En esta elección 2025, entonces, el SD se juega si sigue existiendo. En el plano material, si el PPD, P. Liberal y P. Radical alcanzan o no el umbral de existencia. El PS, el partido eje del SD, debe ver a cuántos asientos llega. Mantener 12 diputados actuales se ve difícil, pero si saca bajo nueve se alterará, sin duda, la interna. Especialmente si la senadora Vodanovic no resulta electa en el Maule. Y si pierde ella y gana Beatriz Sánchez será debacle.
Porque el SD se juega, también, su lugar dentro de la hegemonía de la izquierda. O, al menos, por tener un piso de dignidad que permita mirar de igual a igual a Apruebo Dignidad, el PC y el FA.

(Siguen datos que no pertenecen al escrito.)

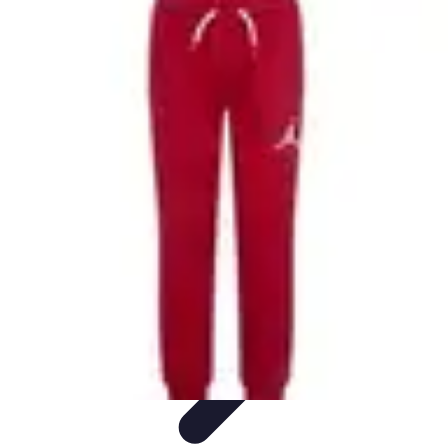
Viajes y Aventuras
Consejos de Viaje
Cultura y Experiencias
Destinos de
Aventura
Destinos
Tecnología y Gadgets
Viajes y Aventuras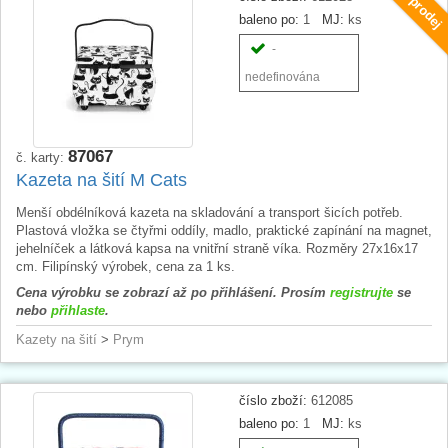
Doprodej
baleno po:
1
MJ:
ks
-
nedefinována
87067
č. karty:
Kazeta na šití M Cats
Menší obdélníková kazeta na skladování a transport šicích potřeb.
Plastová vložka se čtyřmi oddíly, madlo, praktické zapínání na magnet,
jehelníček a látková kapsa na vnitřní straně víka. Rozměry 27x16x17
cm. Filipínský výrobek, cena za 1 ks.
Cena výrobku se zobrazí až po přihlášení. Prosím
registrujte
se
nebo
přihlaste
.
Kazety na šití
>
Prym
číslo zboží:
612085
baleno po:
1
MJ:
ks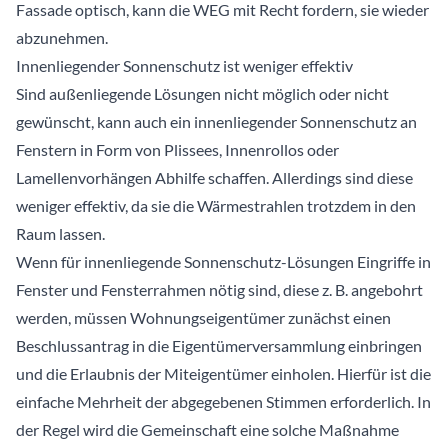
Fassade optisch, kann die WEG mit Recht fordern, sie wieder
abzunehmen.
Innenliegender Sonnenschutz ist weniger effektiv
Sind außenliegende Lösungen nicht möglich oder nicht
gewünscht, kann auch ein innenliegender Sonnenschutz an
Fenstern in Form von Plissees, Innenrollos oder
Lamellenvorhängen Abhilfe schaffen. Allerdings sind diese
weniger effektiv, da sie die Wärmestrahlen trotzdem in den
Raum lassen.
Wenn für innenliegende Sonnenschutz-Lösungen Eingriffe in
Fenster und Fensterrahmen nötig sind, diese z. B. angebohrt
werden, müssen Wohnungseigentümer zunächst einen
Beschlussantrag in die Eigentümerversammlung einbringen
und die Erlaubnis der Miteigentümer einholen. Hierfür ist die
einfache Mehrheit der abgegebenen Stimmen erforderlich. In
der Regel wird die Gemeinschaft eine solche Maßnahme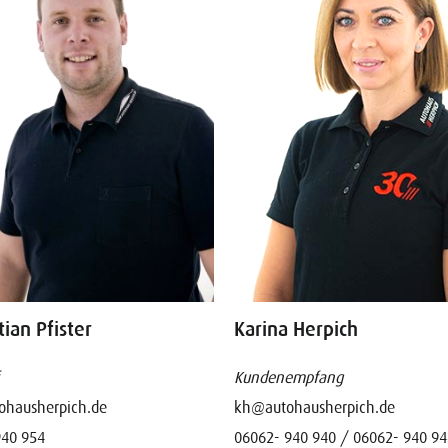
ian Pfister
Karina Herpich
Kundenempfang
ohausherpich.de
kh@autohausherpich.de
940 954
06062- 940 940 / 06062- 940 94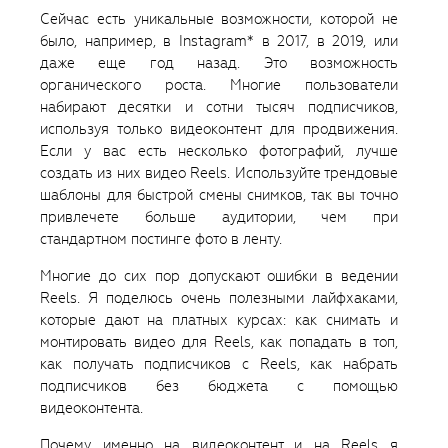
Сейчас есть уникальные возможности, которой не
было, например, в Instagram* в 2017, в 2019, или
даже еще год назад. Это возможность
органического роста. Многие пользователи
набирают десятки и сотни тысяч подписчиков,
используя только видеоконтент для продвижения.
Если у вас есть несколько фотографий, лучше
создать из них видео Reels. Используйте трендовые
шаблоны для быстрой смены снимков, так вы точно
привлечете больше аудитории, чем при
стандартном постинге фото в ленту.
Многие до сих пор допускают ошибки в ведении
Reels. Я поделюсь очень полезными лайфхаками,
которые дают на платных курсах: как снимать и
монтировать видео для Reels, как попадать в топ,
как получать подписчиков с Reels, как набрать
подписчиков без бюджета с помощью
видеоконтента.
Почему именно на видеоконтент и на Reels я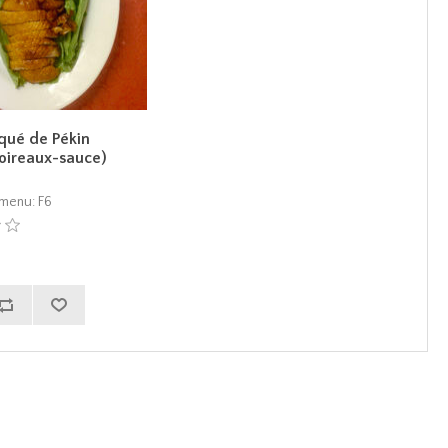
qué de Pékin
oireaux-sauce)
menu:
F6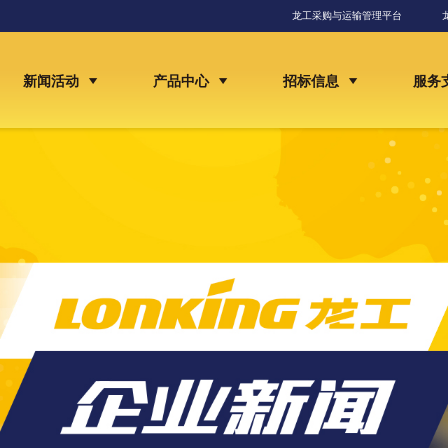
龙工采购与运输管理平台
新闻活动
产品中心
招标信息
服务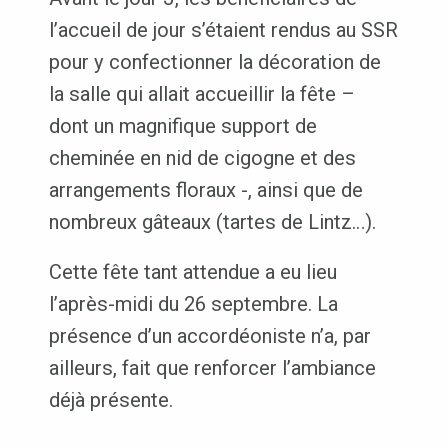
l’accueil de jour s’étaient rendus au SSR
pour y confectionner la décoration de
la salle qui allait accueillir la fête –
dont un magnifique support de
cheminée en nid de cigogne et des
arrangements floraux -, ainsi que de
nombreux gâteaux (tartes de Lintz…).
Cette fête tant attendue a eu lieu
l’après-midi du 26 septembre. La
présence d’un accordéoniste n’a, par
ailleurs, fait que renforcer l’ambiance
déjà présente.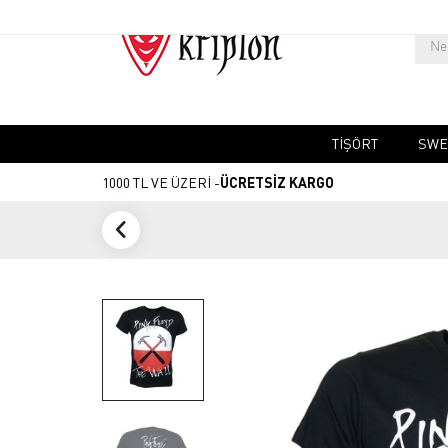
TIŞÖRT
SWE
1000 TL VE ÜZERİ -
ÜCRETSİZ KARGO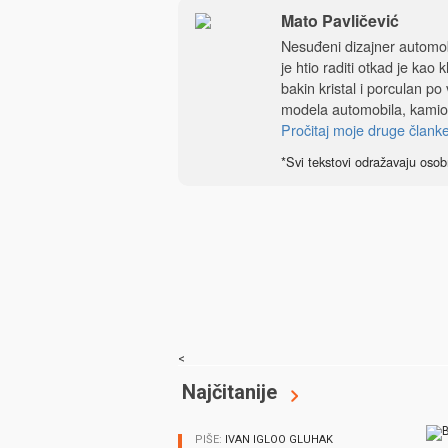
Mato Pavličević
Nesuđeni dizajner automobi
je htio raditi otkad je kao 
bakin kristal i porculan po
modela automobila, kamio
Pročitaj moje druge člank
*Svi tekstovi odražavaju osob
<
Najčitanije
PIŠE:
IVAN IGLOO GLUHAK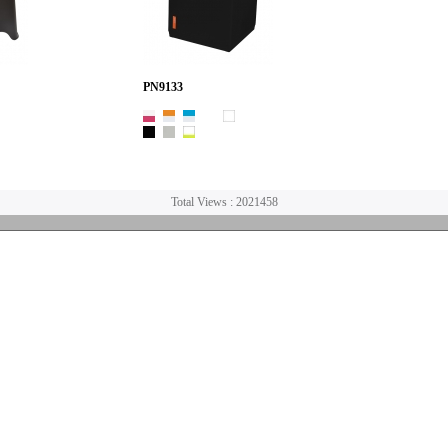
PN9133
Total Views : 2021458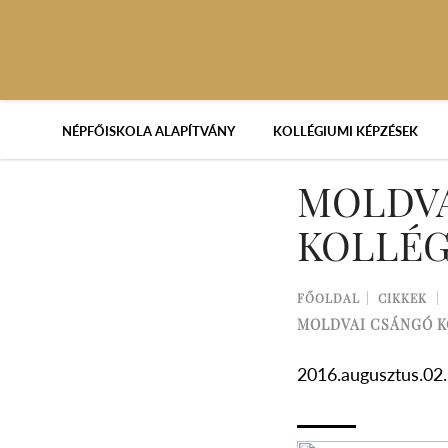
NÉPFŐISKOLA ALAPÍTVÁNY
KOLLÉGIUMI KÉPZÉSEK
MOLDVA
KOLLÉ
FŐOLDAL
CIKKEK
MOLDVAI CSÁNGÓ 
2016.augusztus.02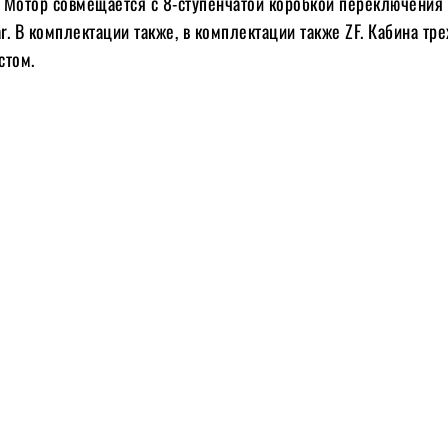
 Мотор совмещается с 8-ступенчатой ​​коробкой переключения
ar. В комплектации также, в комплектации также ZF. Кабина тр
стом.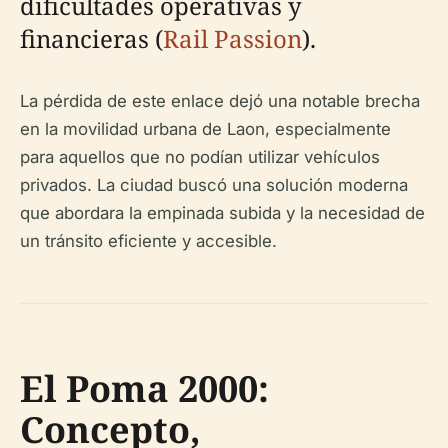
dificultades operativas y
financieras (
Rail Passion
).
La pérdida de este enlace dejó una notable brecha
en la movilidad urbana de Laon, especialmente
para aquellos que no podían utilizar vehículos
privados. La ciudad buscó una solución moderna
que abordara la empinada subida y la necesidad de
un tránsito eficiente y accesible.
El Poma 2000:
Concepto,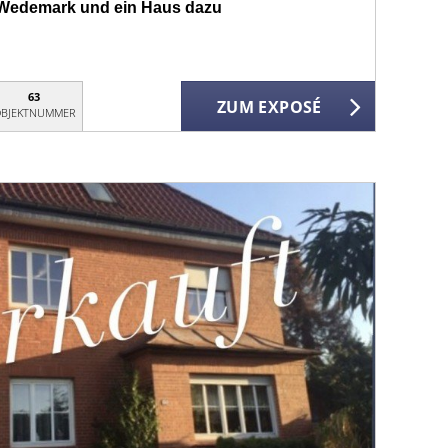
 Wedemark und ein Haus dazu
63
ZUM EXPOSÉ
BJEKTNUMMER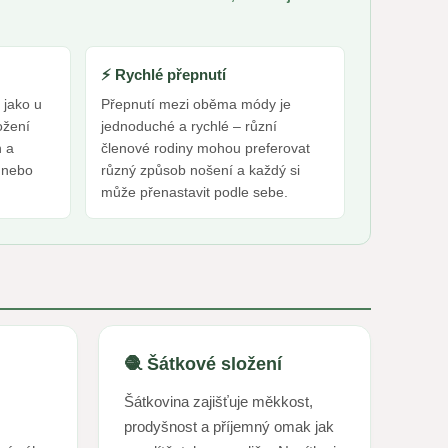
⚡ Rychlé přepnutí
 jako u
Přepnutí mezi oběma módy je
ožení
jednoduché a rychlé – různí
n a
členové rodiny mohou preferovat
y nebo
různý způsob nošení a každý si
může přenastavit podle sebe.
🧶 Šátkové složení
s
Šátkovina zajišťuje měkkost,
prodyšnost a příjemný omak jak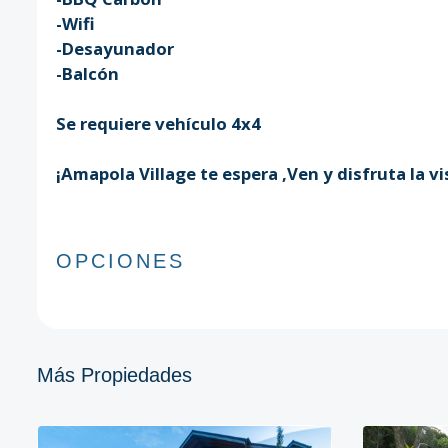
-Wifi
-Desayunador
-Balcón
Se requiere vehículo 4x4
¡Amapola Village te espera ,Ven y disfruta la v
OPCIONES
Más Propiedades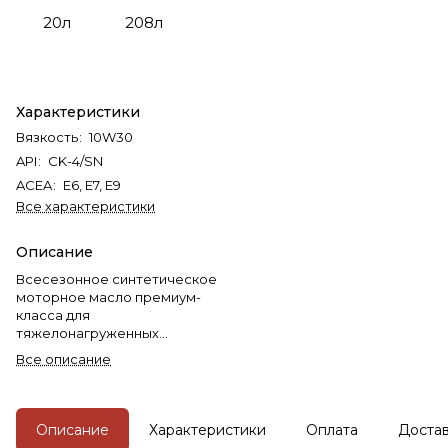
20л
208л
Характеристики
Вязкость
:
10W30
API
:
CK-4/SN
ACEA
:
E6, E7, E9
Все характеристики
Описание
Всесезонное синтетическое
моторное масло премиум-
класса для
тяжелонагруженных
дизельных двигателей, класса
Все описание
USHPD (Ultra Super High
Performance Diesel Oil).
Описание
Характеристики
Оплата
Доста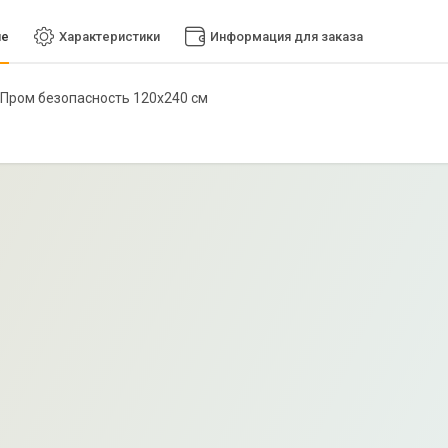
ие
Характеристики
Информация для заказа
д Пром безопасность 120х240 см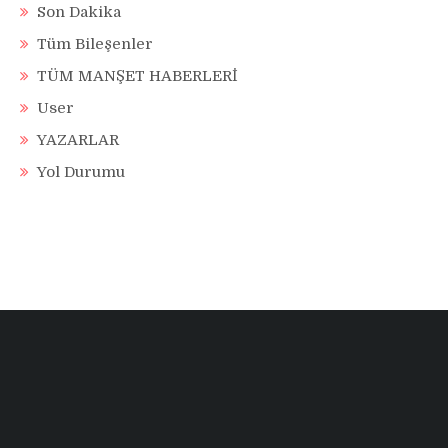
Son Dakika
Tüm Bileşenler
TÜM MANŞET HABERLERİ
User
YAZARLAR
Yol Durumu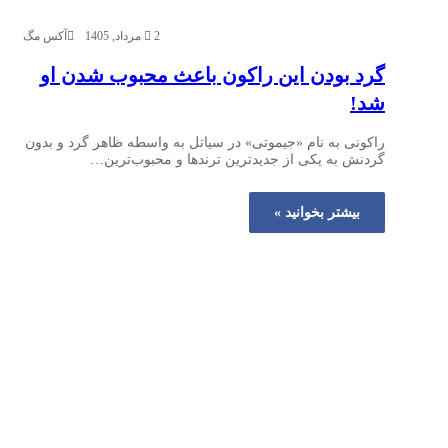
2 مرداد, 1405
آکس مگ
گرد بودن این راکون باعث محبوب شدن او
شد!
راکونی به نام «جیموتی» در سیاتل به واسطه ظاهر گرد و بدون
گردنش به یکی از جدیدترین ترندها و محبوب‌ترین…
بیشتر بخوانید »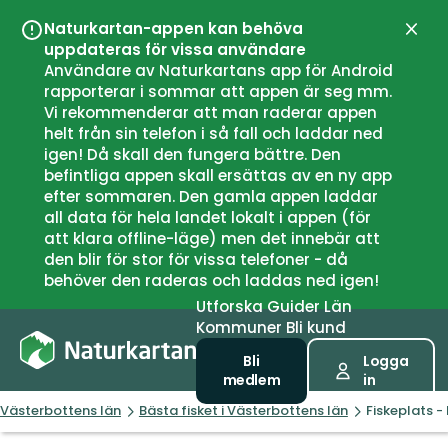
Naturkartan-appen kan behöva
Stän
uppdateras för vissa användare
Användare av Naturkartans app för Android
rapporterar i sommar att appen är seg mm.
Vi rekommenderar att man raderar appen
helt från sin telefon i så fall och laddar ned
igen! Då skall den fungera bättre. Den
befintliga appen skall ersättas av en ny app
efter sommaren. Den gamla appen laddar
all data för hela landet lokalt i appen (för
att klara offline-läge) men det innebär att
den blir för stor för vissa telefoner - då
behöver den raderas och laddas ned igen!
Utforska
Guider
Län
Kommuner
Bli kund
Bli
Logga
medlem
in
Västerbottens län
Bästa fisket i Västerbottens län
Fiskeplats 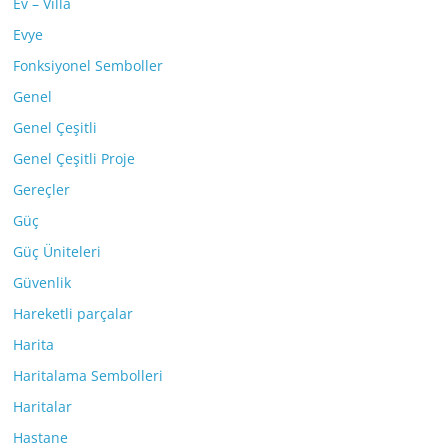
Ev – Villa
Evye
Fonksiyonel Semboller
Genel
Genel Çeşitli
Genel Çeşitli Proje
Gereçler
Güç
Güç Üniteleri
Güvenlik
Hareketli parçalar
Harita
Haritalama Sembolleri
Haritalar
Hastane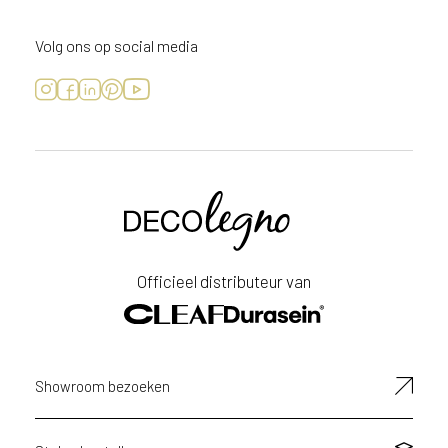
Volg ons op social media
Voornaam
Achternaam
Officieel distributeur van
E-
mailadres
Showroom bezoeken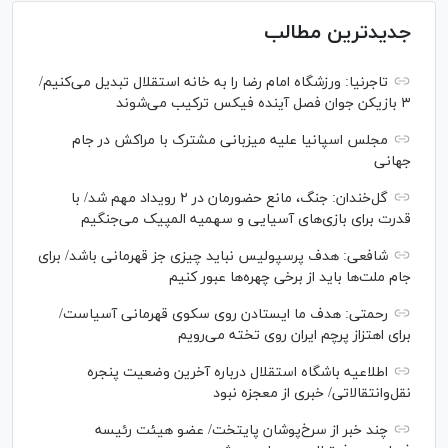
جدیدترین مطالب
تاجرنیا: ورزشگاه امام رضا را به خانه استقلال تبدیل می‌کنیم/
۳ بازیکن جوان فصل آینده فیکس ترکیب می‌شوند
مجلس اسپانیا علیه میزبانی مشترک با مراکش در جام
جهانی
گل‌خندان: جنگ، مانع حضورمان در ۲ رویداد مهم شد/ با
قدرت برای بازی‌های آسیایی و سهمیه المپیک می‌جنگیم
شافعی: هدف پرسپولیس نباید چیزی جز قهرمانی باشد/ برای
جام ملت‌ها باید از برخی چهره‌ها عبور کنیم
رحمتی: هدف ما ایستادن روی سکوی قهرمانی آسیاست/
برای اهتزاز پرچم ایران روی تخته می‌رویم
اطلاعیه باشگاه استقلال درباره آخرین وضعیت پنجره
نقل‌وانتقالاتی/ خبری از معجزه نبود
چند خبر از سرخ‌پوشان پایتخت/ عضو هیئت رئیسه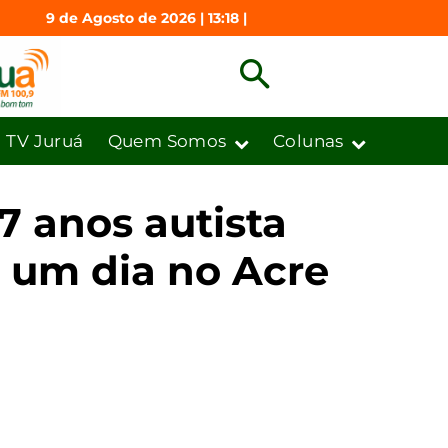
9 de Agosto de 2026 | 13:18 |
TV Juruá
Quem Somos
Colunas
7 anos autista
r um dia no Acre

Pero urgente y dramática como es la pregunta por el existir, la pregunta de fondo del Socialismo Democrático (y, por cierto, de todas las izquierdas) es por el ser. Más allá de cuánto poder logren acumular, la pregunta pendiente es para qué acumular ese poder. Cuál es la identidad, en este caso, de la socialdemocracia, una cuestión que la lucha por la sobrevivencia no ha dejado espacio para contestar, pero que es fundamental. En un momento de auge de las derechas radicales o extremas en todo el mundo, los partidos progresistas de corte socialdemócrata se están preguntando con bastante prioridad qué son, qué deben ser, cómo reconectarse con los electores perdidos, pero de un modo coherente con los valores de la socialdemocracia, por cierto. La socialdemocracia no es un apodo, como dice Ernesto Ottone. Tampoco es un adjetivo, ni un bastón, ni un modo de descafeinar propuestas más radicales. Es un ideario social, político y económico, de raíces en el siglo XIX, de amplio desarrollo en el siglo XX, especialmente en la Europa de la posguerra, y con un futuro incierto en el siglo XXI, un siglo polarizado, tribal y rabioso.
Entonces, más allá de si los socialistas democráticos logran juntar votos suficientes en el Congreso para acumular un nivel mínimo y básico de poder que permita incidir, sus cuadros deben exigirse también poder explicar a la sociedad por qué quieren acumular ese poder, cuál es su propuesta distintiva para los problemas de la ciudadanía hoy. Ciertos parlamentarios, por ejemplo, parecen no realmente entender -o valorar- la visión socialdemócrata. Las ideas, más bien la falta de ellas, denotan esa ignorancia o indiferencia. Lo mismo pasa con la tentación populista, y hasta ciertos modos de tratar al adversario (o al aliado: los insultos del diputado Manouchehri a la senadora Provoste son una muestra de aquello).
En definitiva, más allá del conteo de votos de hoy, la encrucijada del llamado Socialismo Democrático pasa porque la pregunta por existir -o por seguir existiendo- no postergue la pregunta de para qué.